● MATERIAL PROVIDED
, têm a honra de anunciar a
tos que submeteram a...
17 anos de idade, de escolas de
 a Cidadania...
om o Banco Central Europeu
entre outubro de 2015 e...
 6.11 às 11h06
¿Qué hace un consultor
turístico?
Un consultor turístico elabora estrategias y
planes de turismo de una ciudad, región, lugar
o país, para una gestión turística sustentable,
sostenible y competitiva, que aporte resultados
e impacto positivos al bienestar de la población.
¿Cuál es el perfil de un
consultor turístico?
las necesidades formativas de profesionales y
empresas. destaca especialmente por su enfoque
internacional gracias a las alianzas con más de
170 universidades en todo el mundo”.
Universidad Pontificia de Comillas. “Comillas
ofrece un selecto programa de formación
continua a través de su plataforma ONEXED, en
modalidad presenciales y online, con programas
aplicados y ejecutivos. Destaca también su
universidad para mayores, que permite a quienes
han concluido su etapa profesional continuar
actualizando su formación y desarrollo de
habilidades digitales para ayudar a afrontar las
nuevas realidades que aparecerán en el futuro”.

---

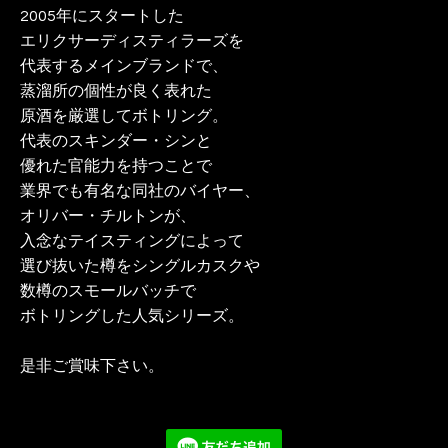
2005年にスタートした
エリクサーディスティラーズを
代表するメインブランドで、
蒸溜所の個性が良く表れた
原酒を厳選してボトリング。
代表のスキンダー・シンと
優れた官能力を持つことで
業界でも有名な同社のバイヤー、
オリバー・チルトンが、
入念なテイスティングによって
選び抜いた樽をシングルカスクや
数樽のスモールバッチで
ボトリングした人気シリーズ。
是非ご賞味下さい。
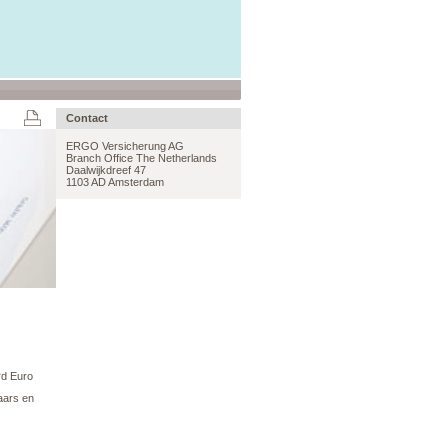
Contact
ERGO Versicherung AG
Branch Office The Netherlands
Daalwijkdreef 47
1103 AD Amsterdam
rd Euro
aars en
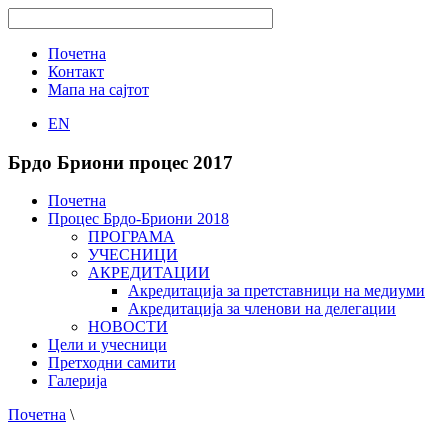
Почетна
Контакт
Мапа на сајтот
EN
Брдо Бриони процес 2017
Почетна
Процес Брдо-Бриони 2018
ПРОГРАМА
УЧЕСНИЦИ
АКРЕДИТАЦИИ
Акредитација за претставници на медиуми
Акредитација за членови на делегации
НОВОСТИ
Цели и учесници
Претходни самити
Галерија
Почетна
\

● ABOUT THIS EXERCISE
Reproduce the lines above, beginning at the line with "de anunciar a" and stopping after the line with "modalidad presenciales y", exactly as they are.

● RESPONSE BOX
, têm a honra de anunciar a
tos que submeteram a...
17 anos de idade, de escolas de
 a Cidadania...
om o Banco Central Europeu
entre outubro de 2015 e...
 6.11 às 11h06
¿Qué hace un consultor
turístico?
Un consultor turístico elabora estrategias y
planes de turismo de una ciudad, región, lugar
o país, para una gestión turística sustentable,
sostenible y competitiva, que aporte resultados
e impacto positivos al bienestar de la población.
¿Cuál es el perfil de un
consultor turístico?
las necesidades formativas de profesionales y
empresas. destaca especialmente por su enfoque
internacional gracias a las alianzas con más de
170 universidades en todo el mundo”.
Universidad Pontificia de Comillas. “Comillas
ofrece un selecto programa de formación
continua a través de su plataforma ONEXED, en
modalidad presenciales y online, con programas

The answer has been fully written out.